Précarité étudiante : à Clermont-Ferrand les actions se multiplient

Ce mardi 26 novembre, Thibaud Mazzia, président de la FedEA (Fédération des Etudiants d'Auvergne) s'est improvisé en homme-sandwich dans le hall de sa Faculté pour que les étudiants y inscrivent le montant de ce qu'il leur reste pour vivre en cette fin de mois. / © Richard Beaune
Ce mardi 26 novembre, Thibaud Mazzia, président de la FedEA (Fédération des Etudiants d'Auvergne) s'est improvisé en homme-sandwich dans le hall de sa Faculté pour que les étudiants y inscrivent le montant de ce qu'il leur reste pour vivre en cette fin de mois. / © Richard Beaune

A Clermont-Ferrand comme ailleurs, les étudiants se mobilisent pour dénoncer et lutter contre la précarité.

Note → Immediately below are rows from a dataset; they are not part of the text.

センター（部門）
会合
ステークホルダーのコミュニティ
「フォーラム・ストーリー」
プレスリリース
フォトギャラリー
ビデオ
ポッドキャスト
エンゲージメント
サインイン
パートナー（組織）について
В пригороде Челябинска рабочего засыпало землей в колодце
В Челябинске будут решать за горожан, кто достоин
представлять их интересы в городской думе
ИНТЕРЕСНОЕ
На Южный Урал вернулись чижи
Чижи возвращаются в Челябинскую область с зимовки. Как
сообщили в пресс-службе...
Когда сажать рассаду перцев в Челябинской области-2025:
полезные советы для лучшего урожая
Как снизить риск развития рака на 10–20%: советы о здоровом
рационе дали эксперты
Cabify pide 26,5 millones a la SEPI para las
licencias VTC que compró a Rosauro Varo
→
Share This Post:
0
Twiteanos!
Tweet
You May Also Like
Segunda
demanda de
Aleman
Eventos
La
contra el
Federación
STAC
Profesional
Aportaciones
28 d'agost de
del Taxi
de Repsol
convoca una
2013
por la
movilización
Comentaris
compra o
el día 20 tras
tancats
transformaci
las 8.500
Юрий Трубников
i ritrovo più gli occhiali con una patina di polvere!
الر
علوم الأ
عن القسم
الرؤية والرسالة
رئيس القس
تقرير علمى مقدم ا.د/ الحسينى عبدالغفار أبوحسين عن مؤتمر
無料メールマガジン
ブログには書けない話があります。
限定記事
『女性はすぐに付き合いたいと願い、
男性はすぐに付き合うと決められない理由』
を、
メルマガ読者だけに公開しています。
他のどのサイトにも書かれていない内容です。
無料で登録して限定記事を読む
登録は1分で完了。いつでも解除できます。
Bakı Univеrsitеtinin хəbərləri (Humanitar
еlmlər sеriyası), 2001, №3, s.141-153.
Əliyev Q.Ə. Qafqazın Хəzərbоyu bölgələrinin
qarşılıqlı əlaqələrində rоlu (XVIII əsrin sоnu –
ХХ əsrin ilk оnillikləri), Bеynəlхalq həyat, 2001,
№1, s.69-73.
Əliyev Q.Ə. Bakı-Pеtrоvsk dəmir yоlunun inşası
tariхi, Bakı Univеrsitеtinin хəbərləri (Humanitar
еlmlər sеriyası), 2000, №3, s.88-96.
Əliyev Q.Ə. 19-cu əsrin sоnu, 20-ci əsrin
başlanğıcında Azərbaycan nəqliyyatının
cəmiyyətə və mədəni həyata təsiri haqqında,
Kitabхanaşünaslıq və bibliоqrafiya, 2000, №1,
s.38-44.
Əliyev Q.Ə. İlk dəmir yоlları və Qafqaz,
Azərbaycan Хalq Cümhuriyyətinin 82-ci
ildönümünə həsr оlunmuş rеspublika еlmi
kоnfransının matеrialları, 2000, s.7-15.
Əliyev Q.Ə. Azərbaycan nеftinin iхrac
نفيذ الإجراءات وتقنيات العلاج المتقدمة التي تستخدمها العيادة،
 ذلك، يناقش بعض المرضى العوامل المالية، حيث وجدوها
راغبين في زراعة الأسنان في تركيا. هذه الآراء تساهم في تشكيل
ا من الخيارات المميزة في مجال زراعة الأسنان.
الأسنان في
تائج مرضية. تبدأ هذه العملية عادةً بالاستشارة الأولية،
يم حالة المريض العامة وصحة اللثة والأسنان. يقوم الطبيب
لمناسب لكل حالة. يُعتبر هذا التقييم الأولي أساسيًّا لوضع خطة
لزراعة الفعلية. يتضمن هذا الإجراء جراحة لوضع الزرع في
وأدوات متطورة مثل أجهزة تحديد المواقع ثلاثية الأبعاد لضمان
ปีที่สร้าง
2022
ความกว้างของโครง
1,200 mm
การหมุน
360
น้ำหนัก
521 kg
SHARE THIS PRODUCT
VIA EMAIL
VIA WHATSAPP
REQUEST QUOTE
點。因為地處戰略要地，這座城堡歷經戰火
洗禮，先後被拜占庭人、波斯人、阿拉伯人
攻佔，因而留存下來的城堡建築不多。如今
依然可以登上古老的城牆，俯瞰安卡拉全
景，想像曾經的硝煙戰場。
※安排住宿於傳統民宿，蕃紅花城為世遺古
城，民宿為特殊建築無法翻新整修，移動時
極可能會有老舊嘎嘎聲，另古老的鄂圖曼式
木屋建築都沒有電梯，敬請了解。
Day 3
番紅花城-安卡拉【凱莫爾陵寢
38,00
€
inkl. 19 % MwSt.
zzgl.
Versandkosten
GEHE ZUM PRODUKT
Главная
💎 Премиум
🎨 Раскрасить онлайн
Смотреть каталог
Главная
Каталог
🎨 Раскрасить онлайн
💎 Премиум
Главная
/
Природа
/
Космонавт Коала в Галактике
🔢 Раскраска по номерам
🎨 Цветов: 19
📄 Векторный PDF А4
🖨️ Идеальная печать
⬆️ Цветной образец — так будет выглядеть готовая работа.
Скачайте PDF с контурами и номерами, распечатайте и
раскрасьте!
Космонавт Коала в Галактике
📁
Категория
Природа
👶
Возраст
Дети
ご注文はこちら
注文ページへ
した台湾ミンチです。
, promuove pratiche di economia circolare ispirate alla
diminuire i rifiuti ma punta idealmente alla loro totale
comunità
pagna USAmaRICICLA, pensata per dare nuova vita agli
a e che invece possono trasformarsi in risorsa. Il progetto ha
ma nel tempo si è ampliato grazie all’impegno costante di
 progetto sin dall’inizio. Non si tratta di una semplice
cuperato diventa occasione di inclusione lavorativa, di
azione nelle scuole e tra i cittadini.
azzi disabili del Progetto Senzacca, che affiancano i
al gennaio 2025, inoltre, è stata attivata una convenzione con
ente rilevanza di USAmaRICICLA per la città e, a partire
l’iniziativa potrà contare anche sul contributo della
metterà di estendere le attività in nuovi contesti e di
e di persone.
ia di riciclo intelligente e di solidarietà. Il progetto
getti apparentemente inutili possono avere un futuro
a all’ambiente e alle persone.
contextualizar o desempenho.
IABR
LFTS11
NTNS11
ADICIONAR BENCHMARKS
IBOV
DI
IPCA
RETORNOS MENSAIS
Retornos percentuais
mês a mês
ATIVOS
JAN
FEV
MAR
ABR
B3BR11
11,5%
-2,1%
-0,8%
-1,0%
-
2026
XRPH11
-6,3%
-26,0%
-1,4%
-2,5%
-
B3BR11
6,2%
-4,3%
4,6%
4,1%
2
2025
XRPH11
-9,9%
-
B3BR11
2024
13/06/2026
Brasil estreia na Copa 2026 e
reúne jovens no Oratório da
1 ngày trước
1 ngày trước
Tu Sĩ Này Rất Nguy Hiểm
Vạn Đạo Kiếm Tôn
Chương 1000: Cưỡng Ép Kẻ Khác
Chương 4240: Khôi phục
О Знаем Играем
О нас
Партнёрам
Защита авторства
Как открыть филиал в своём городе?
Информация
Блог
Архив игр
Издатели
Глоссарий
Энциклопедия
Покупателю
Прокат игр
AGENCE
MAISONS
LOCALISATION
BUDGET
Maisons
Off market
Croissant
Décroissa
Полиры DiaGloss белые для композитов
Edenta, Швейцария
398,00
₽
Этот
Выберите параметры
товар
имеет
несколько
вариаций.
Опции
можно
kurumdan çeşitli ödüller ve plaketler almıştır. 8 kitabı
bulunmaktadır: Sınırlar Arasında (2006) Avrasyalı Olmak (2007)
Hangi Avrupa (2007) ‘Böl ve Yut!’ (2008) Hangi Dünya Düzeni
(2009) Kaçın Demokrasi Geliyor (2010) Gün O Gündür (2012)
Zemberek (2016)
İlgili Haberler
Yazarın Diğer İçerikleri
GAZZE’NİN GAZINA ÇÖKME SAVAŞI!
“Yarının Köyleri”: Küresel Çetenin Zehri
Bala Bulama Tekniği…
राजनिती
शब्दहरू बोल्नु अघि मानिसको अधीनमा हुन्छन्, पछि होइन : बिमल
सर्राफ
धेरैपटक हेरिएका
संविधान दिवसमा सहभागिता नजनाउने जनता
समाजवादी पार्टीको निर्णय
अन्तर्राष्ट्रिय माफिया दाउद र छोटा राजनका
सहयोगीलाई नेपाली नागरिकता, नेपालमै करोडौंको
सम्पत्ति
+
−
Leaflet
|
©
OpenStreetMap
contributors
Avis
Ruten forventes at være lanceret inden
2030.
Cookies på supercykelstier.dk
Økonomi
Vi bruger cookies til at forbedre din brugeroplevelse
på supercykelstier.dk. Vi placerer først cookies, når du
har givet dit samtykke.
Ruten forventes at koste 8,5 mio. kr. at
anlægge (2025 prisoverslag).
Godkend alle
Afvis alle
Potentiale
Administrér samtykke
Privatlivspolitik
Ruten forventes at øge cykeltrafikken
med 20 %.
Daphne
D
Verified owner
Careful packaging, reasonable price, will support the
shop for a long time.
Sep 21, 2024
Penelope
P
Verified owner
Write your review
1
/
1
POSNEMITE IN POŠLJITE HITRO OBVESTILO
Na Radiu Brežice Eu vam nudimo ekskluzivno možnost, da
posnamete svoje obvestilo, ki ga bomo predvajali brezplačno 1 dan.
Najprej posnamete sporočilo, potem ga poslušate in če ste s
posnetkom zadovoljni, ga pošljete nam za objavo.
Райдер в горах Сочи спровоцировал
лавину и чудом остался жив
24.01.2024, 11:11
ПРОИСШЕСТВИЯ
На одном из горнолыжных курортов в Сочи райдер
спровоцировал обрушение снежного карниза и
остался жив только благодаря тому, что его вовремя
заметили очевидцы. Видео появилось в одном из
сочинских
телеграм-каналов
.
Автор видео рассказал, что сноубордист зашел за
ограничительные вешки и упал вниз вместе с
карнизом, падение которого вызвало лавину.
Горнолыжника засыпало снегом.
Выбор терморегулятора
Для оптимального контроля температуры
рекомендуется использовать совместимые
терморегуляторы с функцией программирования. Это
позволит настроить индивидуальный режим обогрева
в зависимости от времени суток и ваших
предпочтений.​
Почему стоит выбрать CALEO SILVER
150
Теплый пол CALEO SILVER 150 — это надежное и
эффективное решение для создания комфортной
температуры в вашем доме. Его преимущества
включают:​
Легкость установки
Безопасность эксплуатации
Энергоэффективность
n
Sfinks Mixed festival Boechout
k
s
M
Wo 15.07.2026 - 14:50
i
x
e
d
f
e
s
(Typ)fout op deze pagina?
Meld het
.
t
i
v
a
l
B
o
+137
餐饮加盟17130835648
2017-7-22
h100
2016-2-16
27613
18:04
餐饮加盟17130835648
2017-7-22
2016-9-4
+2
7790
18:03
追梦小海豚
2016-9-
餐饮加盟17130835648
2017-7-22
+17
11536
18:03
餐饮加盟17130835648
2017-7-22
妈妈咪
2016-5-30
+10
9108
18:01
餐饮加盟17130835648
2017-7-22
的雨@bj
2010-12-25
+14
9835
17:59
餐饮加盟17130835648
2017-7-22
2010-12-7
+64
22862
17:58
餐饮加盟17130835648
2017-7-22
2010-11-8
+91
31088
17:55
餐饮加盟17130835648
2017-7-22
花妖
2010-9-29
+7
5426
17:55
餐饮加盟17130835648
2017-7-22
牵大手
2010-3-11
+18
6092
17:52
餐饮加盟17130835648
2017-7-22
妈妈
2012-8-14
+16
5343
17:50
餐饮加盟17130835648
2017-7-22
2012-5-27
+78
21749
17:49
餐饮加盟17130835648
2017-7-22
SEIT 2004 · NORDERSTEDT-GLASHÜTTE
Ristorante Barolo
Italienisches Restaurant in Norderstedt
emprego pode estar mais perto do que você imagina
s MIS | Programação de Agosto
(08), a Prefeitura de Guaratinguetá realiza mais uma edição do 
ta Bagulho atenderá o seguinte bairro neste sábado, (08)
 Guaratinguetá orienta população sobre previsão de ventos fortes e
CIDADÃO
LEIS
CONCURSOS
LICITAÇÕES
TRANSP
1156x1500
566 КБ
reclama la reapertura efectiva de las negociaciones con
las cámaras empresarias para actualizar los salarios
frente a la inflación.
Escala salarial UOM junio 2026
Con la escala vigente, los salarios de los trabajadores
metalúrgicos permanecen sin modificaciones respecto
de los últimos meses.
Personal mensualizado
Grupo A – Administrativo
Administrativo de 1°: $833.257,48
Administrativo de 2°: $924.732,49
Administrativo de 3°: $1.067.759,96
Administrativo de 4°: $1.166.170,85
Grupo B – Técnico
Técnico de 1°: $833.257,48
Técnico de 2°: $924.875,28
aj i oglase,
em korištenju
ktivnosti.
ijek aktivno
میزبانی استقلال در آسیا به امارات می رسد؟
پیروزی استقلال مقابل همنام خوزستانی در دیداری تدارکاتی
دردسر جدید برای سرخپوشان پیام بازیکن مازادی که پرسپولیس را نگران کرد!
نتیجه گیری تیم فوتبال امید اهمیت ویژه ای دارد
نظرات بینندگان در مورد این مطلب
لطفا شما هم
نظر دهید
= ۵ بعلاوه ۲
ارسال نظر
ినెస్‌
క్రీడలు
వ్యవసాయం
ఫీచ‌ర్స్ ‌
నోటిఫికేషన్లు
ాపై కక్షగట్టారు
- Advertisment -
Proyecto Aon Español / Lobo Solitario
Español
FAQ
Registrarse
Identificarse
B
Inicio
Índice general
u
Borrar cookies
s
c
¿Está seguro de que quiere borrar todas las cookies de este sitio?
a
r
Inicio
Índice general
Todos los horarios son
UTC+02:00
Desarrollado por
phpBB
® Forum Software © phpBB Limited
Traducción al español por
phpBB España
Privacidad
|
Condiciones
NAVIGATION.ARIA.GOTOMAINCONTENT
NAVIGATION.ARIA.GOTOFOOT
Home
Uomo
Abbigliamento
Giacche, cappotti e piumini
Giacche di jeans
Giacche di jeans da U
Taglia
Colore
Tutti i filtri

Plusieurs actions sont menées depuis la tentative de suicide d’un étudiant à Lyon le 8 novembre dernier.
 

Par Richard Beaune

Dans le hall de la Faculté de Médecine et de Pharmacie où il est étudiant, Thibaud s’est improvisé homme-sandwich. Des deux côtés de son corps, il invite les étudiants qui passent à noter le montant de leur solde en cette fin de mois. Nous sommes le 26 novembre, si ce solde est positif, les étudiants doivent écrire en vert sur l’homme sandwich. Si c’est négatif, le marqueur rouge est de mise.

A la fin du mois, beaucoup d'étudiants dans le rouge

Sur le tableau, les chiffres rouges font pâlir : certains étudiants se retrouvent avec des découverts allant jusqu’à plus de 1000 euros. Thibaud Mazzia est étudiant dans cette faculté et président de la Fédération des étudiants d’Auvergne. Il vit avec 500 euros par mois. Ses parents l’aident pour le loyer qu’il n’a pas à payer. Ces 500 euros lui permettent de s’alimenter, de payer son essence et le reste pour ses loisirs. Ce mois-ci, il le termine avec un petit découvert d’une vingtaine d’euros. Il sera le premier à écrire en rouge sur le tableau.

46% des étudiants ont un job pour s'en sortir

Pour s’en sortir, certains étudiants attendent avec impatience leur anniversaire ou Noël pour renflouer les caisses comme Thibaud. Mais pour d’autres, pas le choix : ils doivent se trouver un job. Selon l’enquête nationale des conditions de vies des étudiants réalisée en 2016 par l’observatoire National de la vie étudiante (OVE) auprès de plus de 60 000 étudiants, il ressort que 30,9% des étudiant-e-s ne reçoivent aucune aide financière de leur famille. 46% des étudiants interrogés ont eu une activité rémunérée et plus de la moitié d’entre eux exerçaient une activité qui n’a rien à voir ou est même concurrente aux études. Résultat pour ces très jeunes travailleurs, c’est l’échec scolaire.

Le 12 novembre dernier, la FedEA a fait 11 propositions permettant de lutter contre le mal-être étudiant et la précarité auprès du rectorat de Clermont-Ferrand. Tout y passe : réforme du système de bourse, logements, ticket restaurant… Pour Thibaud Mazzia, beaucoup d’étudiants ne connaissent même pas les aides déjà existantes du Crous dont ils pourraient bénéficier.
 


Anna Mendez, de l’UNEF, pointe du doigt le problème de logements des étudiants. Selon elle le calcul est vite fait puisqu’il y a un peu plus de 35000 étudiants à Clermont-Ferrand et environ 4000 logements à tarification sociale. A Clermont-Ferrand aussi, des étudiants vivent dans la rue. Et les gouvernements successifs n’ont fait qu’aggraver la situation selon la présidente de l’UNEF de Clermont-Ferrand. Le 3 décembre prochain, un rassemblement est prévu à 9h30 devant la maison universitaire du Crous pour protester contre les loyers de logements étudiants qui sont sur le point d’augmenter.